AVAILABLE DATA: Begin

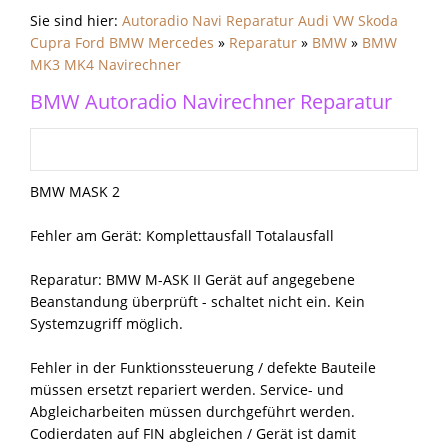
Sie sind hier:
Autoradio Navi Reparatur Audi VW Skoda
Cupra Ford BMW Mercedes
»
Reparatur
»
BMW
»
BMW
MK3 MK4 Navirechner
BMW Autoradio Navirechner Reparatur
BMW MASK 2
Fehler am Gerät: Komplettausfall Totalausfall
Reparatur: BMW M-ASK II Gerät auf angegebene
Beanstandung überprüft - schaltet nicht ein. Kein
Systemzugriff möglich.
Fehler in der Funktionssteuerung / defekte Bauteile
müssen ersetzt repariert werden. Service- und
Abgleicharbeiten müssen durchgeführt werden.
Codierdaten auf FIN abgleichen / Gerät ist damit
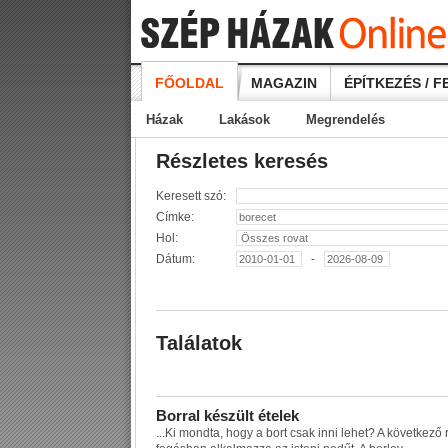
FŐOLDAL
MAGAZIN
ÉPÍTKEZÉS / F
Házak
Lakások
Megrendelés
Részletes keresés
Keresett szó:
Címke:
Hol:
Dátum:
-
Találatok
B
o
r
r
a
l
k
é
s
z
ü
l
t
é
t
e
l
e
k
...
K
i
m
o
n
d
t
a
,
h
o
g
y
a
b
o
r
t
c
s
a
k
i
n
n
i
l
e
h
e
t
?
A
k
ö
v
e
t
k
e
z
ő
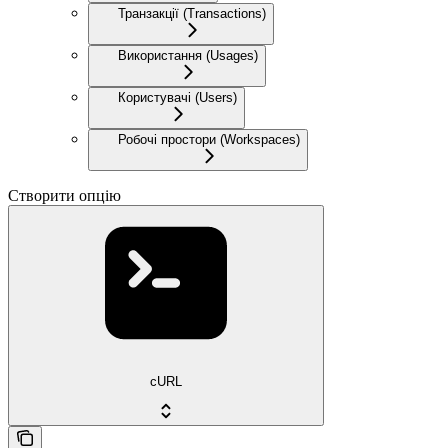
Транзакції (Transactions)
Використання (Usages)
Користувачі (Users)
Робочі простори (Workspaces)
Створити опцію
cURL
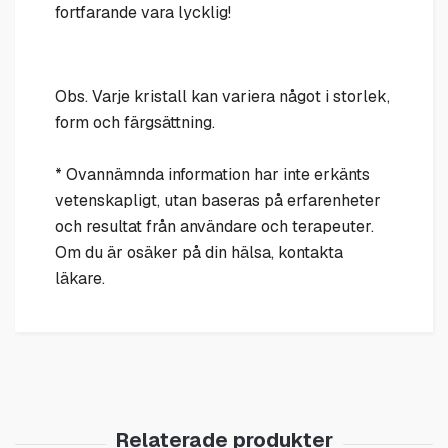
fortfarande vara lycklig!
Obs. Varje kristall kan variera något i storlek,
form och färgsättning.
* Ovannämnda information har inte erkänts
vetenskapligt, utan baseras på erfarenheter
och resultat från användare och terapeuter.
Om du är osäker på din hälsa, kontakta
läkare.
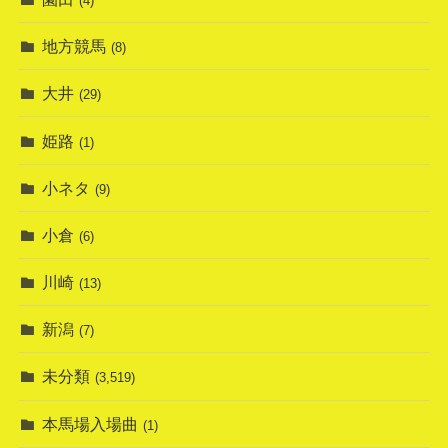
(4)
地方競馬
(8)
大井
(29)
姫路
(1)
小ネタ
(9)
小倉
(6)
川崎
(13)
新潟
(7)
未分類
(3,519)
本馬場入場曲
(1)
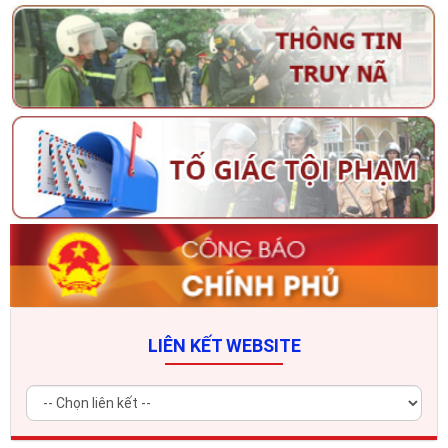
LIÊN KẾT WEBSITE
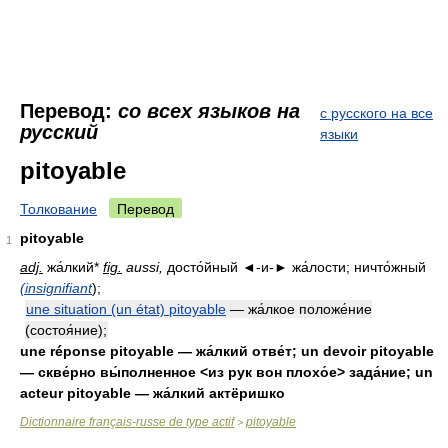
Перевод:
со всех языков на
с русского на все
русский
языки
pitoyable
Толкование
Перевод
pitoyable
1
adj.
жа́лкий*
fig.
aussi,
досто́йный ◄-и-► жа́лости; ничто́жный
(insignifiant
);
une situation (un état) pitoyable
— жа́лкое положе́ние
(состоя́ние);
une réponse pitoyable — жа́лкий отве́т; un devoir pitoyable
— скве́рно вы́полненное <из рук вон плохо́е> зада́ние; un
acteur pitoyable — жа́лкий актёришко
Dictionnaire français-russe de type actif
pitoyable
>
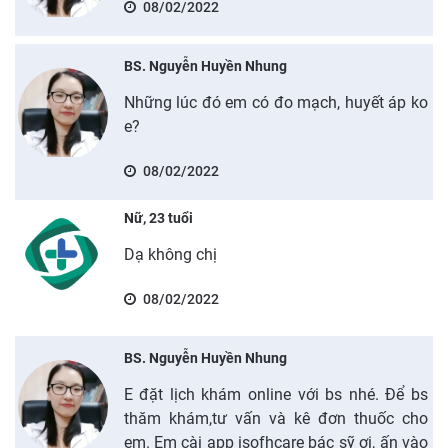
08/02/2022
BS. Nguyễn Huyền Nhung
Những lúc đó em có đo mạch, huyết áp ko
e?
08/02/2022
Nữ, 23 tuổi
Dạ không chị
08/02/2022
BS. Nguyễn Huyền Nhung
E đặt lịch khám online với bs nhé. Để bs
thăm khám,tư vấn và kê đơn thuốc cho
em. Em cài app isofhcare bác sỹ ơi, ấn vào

AVAILABLE DATA: End

* EXERCISE GOAL
Lines holding the string "Fehler" are the answer; copy each one from the listing above.

* ANSWER TO THIS TASK
Fehler am Gerät: Komplettausfall Totalausfall
Fehler in der Funktionssteuerung / defekte Bauteile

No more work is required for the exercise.